I teach a graduate engineering management course to Detroit-based auto managers, and this year we are looking at the viability of the BEV business model. (Btw Hannah, I post some of your Our World in Data articles for class reading.)

A couple of years ago the IEA posited that the battery mineral supply must increase by 40x to replace the existing ICE fleet of 1.4b autos. Your research highlighted greater battery efficiency through density, but there is only so much that mining can do to be more efficient. What’s more, Nickel, Manganese, Cobalt, Lithium sources are politically fraught, and resource economies tend to create new political tensions.
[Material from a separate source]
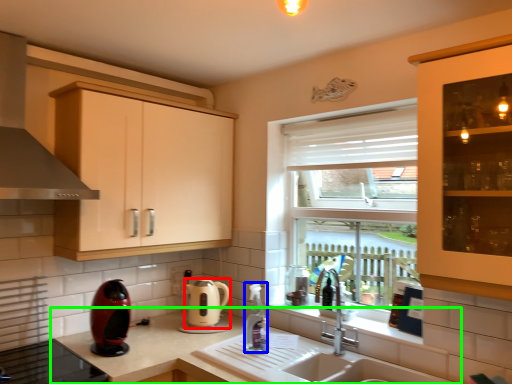 Question: Which is nearer to the kitchen appliance (highlighted by a red box)? bottle (highlighted by a blue box) or countertop (highlighted by a green box).

Choices:
 (A) bottle
 (B) countertop

Answer: (B) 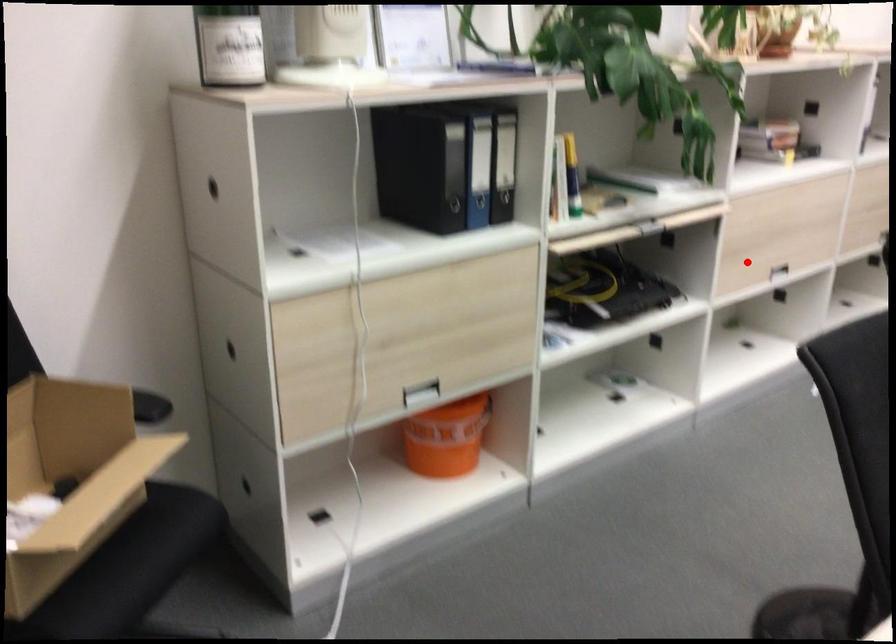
E.g., a BBC 4 podcast noted that Ukraine’s Donbas region is high in battery minerals.

But beyond batteries, BEVs (a power consumer) need the same magnet materials as any turbine based power producers. (E.g., all but solar.) in the traditional ownership model, private vehicles sit idle 95% of the time… do we have so many battery and magnet minerals that we can leave them idle 95% of the time?

And how do we charge them? Or more to the point, for how long? I confess I don’t have personal experience with this, but my brother (whose family has two HEVs and BEV) estimates 15 minutes per 100 miles, whereas about 4 minutes of petrol fueling provides 400 miles. Using the traditional gas station model, we would need a 15x increase in the number of fueling stations. Of course there are solutions to this (e.g., chargers in parking lots) but charging 1.4b vehicles at 15m per 100 miles is no trivial thing. And while we currently ‘rent’ a parking space solely for the purpose of car storage, the need to charge creates a dual demand. How do we balance the need to charge, and the need to park?

But I am no fan of ICE. The solution I envision involves much less transit in general, and it is accomplished by electrically powered trains and trolleys, powered by stationary sources.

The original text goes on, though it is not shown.